A whole slew of improvements could also be made with respect to the temporal nature of the e-mail data. A range slider allowing users to filter data based on the dates of messages would undoubtedly be useful. Furthermore, it would be nice to be able to animate the evolution of the network, showing how the message traffic evolves, as well as provide keyframes from throughout this evolution to allow "small multiple" [6] type comparisons across timeslices, similar in spirit to TimeTubes [1].
Finally, there are myriad other analyses that could be incorporated, visualized, and controlled through the interface. Examples include other clustering or classification analyses, richer social network inference and analysis tools, tools for recognizing (or manually annotating) identical people with multiple e-mail addresses, and providing acronym resolution to aid sense-making of encountered e-mails. A next step would also be to allow the user to use the system to refine the output of automated processes, for example correcting an erroneous classification result. This could even be used as feedback for training any underlying machine learning algorithms. Of course, underlying this all is the challenge of architecting the system such that all these various features maintain seamless operation with each other.
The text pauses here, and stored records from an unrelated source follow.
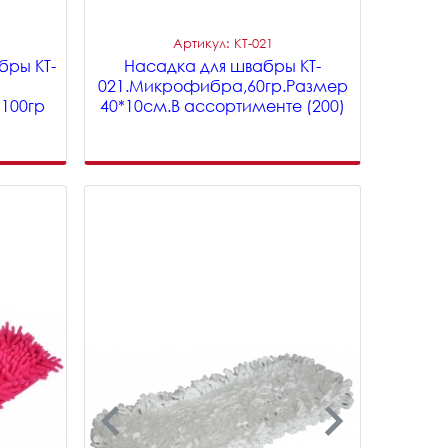
Артикул: KT-021
бры KT-
Насадка для швабры KT-
021.Микрофибра,60гр.Размер
100гр
40*10см.В ассортименте (200)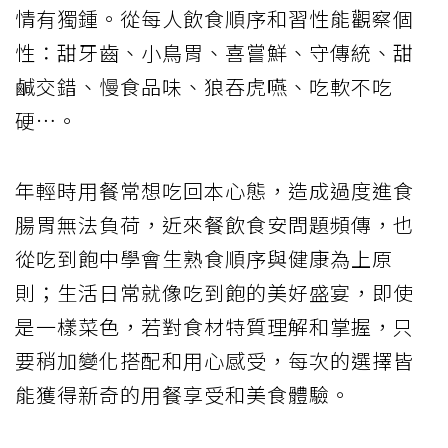
情有獨鍾。從每人飲食順序和習性能觀察個
性：甜牙齒、小鳥胃、喜嘗鮮、守傳統、甜
鹹交錯、慢食品味、狼吞虎嚥、吃軟不吃
硬…。
年輕時用餐常想吃回本心態，造成過度進食
腸胃無法負荷，近來餐飲食安問題頻傳，也
從吃到飽中學會生熟食順序與健康為上原
則；生活日常就像吃到飽的美好盛宴，即使
是一樣菜色，若對食材特質理解和掌握，只
要稍加變化搭配和用心感受，每次的選擇皆
能獲得新奇的用餐享受和美食體驗。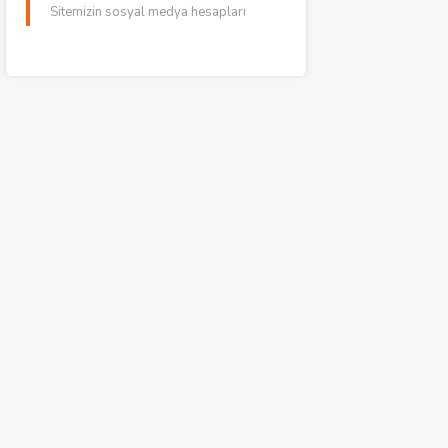
Sitemizin sosyal medya hesapları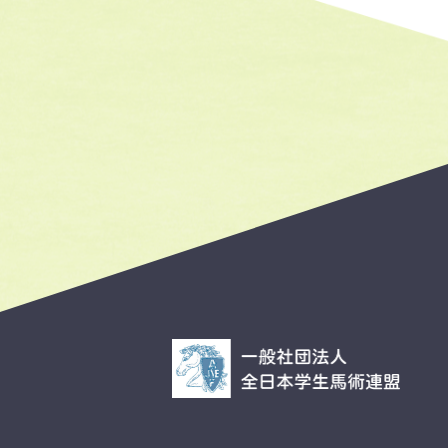
プ
ラ
イ
バ
シ
ー
ポ
リ
シ
ー
サ
イ
ト
マ
ッ
プ
03-3297-5612
TEL&FAX:
（火・水・木 10:00～17:00）
総合
入部に関する
お問い合わせ
お問い合わせ
©2026 全日本学生馬術連盟.
写真提供：c3photography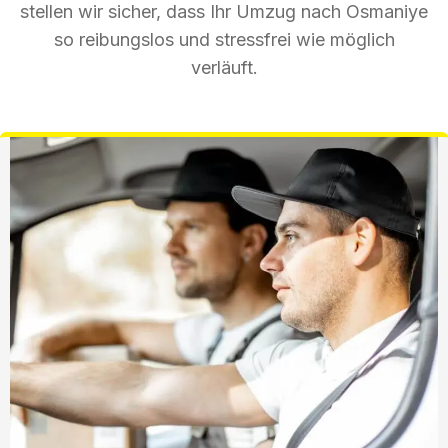
stellen wir sicher, dass Ihr Umzug nach Osmaniye
so reibungslos und stressfrei wie möglich
verläuft.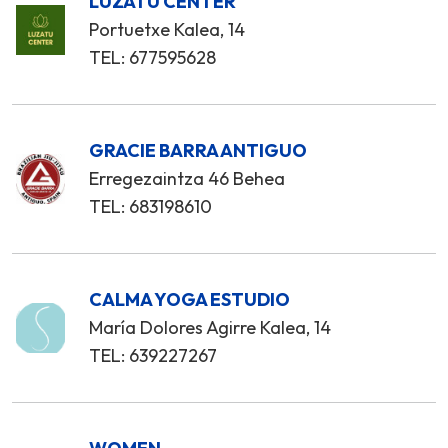
LUZATU CENTER
Portuetxe Kalea, 14
TEL: 677595628
GRACIE BARRA ANTIGUO
Erregezaintza 46 Behea
TEL: 683198610
CALMA YOGA ESTUDIO
María Dolores Agirre Kalea, 14
TEL: 639227267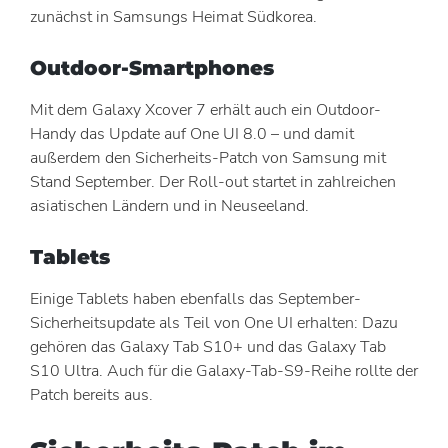
zunächst in Samsungs Heimat Südkorea.
Outdoor-Smartphones
Mit dem Galaxy Xcover 7 erhält auch ein Outdoor-
Handy das Update auf One UI 8.0 – und damit
außerdem den Sicherheits-Patch von Samsung mit
Stand September. Der Roll-out startet in zahlreichen
asiatischen Ländern und in Neuseeland.
Tablets
Einige Tablets haben ebenfalls das September-
Sicherheitsupdate als Teil von One UI erhalten: Dazu
gehören das Galaxy Tab S10+ und das Galaxy Tab
S10 Ultra. Auch für die Galaxy-Tab-S9-Reihe rollte der
Patch bereits aus.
This project presents an exploratory data visualization system integrating automated applied natural language processing techniques with direct manipulation interfaces for data analysis, including the incorporation of social network inference, clustering, and community analysis with graph visualization and e-mail browsing. The system represents the first step in a larger effort to improve data analysis by recasting data mining and ANLP techniques as accountable and understandable tools under user control within a visual environment.
1. Chi, Ed H., James Pitkow, Jock Mackinlay, Peter Pirolli, Rich Gossweiler, Stuart K. Card. Visualizing the Evolution of Web Ecologies. In Proc. of ACM CHI 98 Conference on Human Factors in Computing Systems. Los Angeles, California (1998).
2. Heer, Jeffrey and d. boyd. Vizster: Visualizing Online Social Networks. Submitted to 2005 IEEE Symposium on Information Visualization. Minneapolis, MN (2005).
3. Heer, J., S.K. Card, and J.A. Landay. prefuse: A Toolkit for Interactive Information Visualization. To appear in ACM CHI 2005, Conference on Human Factors in Computing Systems. Portland, Oregon (2005).
4. Hoscheck, Wolfgang. The Colt Distribution: Open Source Libraries for High Performance Scientific and Technical Computing in Java.
5. Newman, M.E.J. Fast algorithm for detecting community structure in networks. Phys. Rev. E 69, 066133 (2004).
6. Tufte, E.R., The Visual Display of Quantitative Information: Graphics Press.
7. Ware, Colin, Information Visualization: Perception for Design: Morgan Kaufman.